= Mackey functor =

Mathematical functor in representation theory and algebraic topology

In mathematics, particularly in representation theory and algebraic topology, a Mackey functor is a type of functor that generalizes various constructions in group theory and equivariant homotopy theory. Named after American mathematician George Mackey, these functors were first introduced by German mathematician Andreas Dress in 1971.

==Definition==
===Classical definition===
Let $G$ be a finite group. A Mackey functor $M$ for $G$ consists of:
- For each subgroup $H \leq G$, an abelian group $M(H)$,
- For each pair of subgroups $H, K \leq G$ with $H \subseteq K$:
  - A restriction homomorphism $R^K_H: M(K) \to M(H)$,
  - A transfer homomorphism $I^K_H: M(H) \to M(K)$.
These maps must satisfy the following axioms:
Functoriality: For nested subgroups $H \subseteq K \subseteq L$, $R^L_H = R^K_H \circ R^L_K$ and $I^L_H = I^L_K \circ I^K_H$.
Conjugation: For any $g \in G$ and $H \leq G$, there are isomorphisms $c_g: M(H) \to M(gHg^{-1})$ compatible with restriction and transfer.
Double coset formula: For subgroups $H, K \leq G$, the following identity holds:
$R^G_H I^G_K = \sum_{x \in [H\backslash G/K]} I^H_{H \cap xKx^{-1}} \circ c_x \circ R^K_{x^{-1}Hx \cap K}$.
===Modern definition===
In modern category theory, a Mackey functor can be defined more elegantly using the language of spans. Let $\mathcal{C}$ be a disjunctive quasi-category and $\mathcal{A}$ be an additive quasi-category. A Mackey functor is a product-preserving functor $M: \text{Span}(\mathcal{C}) \to \mathcal{A}$ where $\text{Span}(\mathcal{C})$ is the quasi-category of correspondences in $\mathcal{C}$.

==Applications==
===In equivariant homotopy theory===
Mackey functors play an important role in equivariant stable homotopy theory. For a genuine $G$-spectrum $E$, its equivariant homotopy groups form a Mackey functor given by:
$\pi_n(E): G/H \mapsto [G/H_+ \wedge S^n, X]^G$
where $[-,-]^G$ denotes morphisms in the equivariant stable homotopy category.

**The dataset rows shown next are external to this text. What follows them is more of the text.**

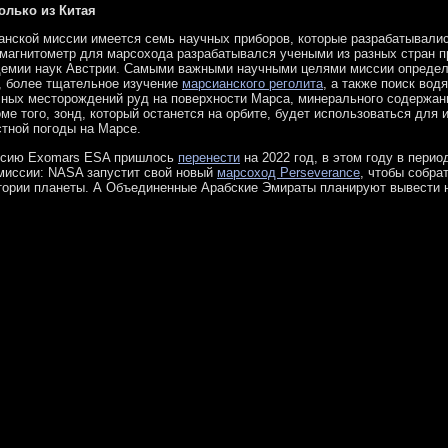
олько из Китая
ианской миссии имеется семь научных приборов, которые разрабатывал
, магнитометр для марсохода разрабатывался учеными из разных стран п
демии наук Австрии. Самыми важными научными целями миссии опреде
а, более тщательное изучение
марсианского реголита
, а также поиск вод
чных месторождений руд на поверхности Марса, минерального содержани
ме того, зонд, который останется на орбите, будет использоваться для
стной погоды на Марсе.
иссию Exomars ESA пришлось
перенести
на 2022 год, в этом году в пери
миссии: NASA запустит свой новый
марсоход Perseverance
, чтобы собра
тории планеты. А Объединенные Арабские Эмираты планируют вывести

===Cohomology with Mackey functor coefficients===
For a pointed G-CW complex $X$ and a Mackey functor $A$, one can define equivariant cohomology with coefficients in $A$ as:
$H^n_G(X,A) := H^n(\text{Hom}(C_\bullet(X), A))$
where $C_\bullet(X)$ is the chain complex of Mackey functors given by stable equivariant homotopy groups of quotient spaces.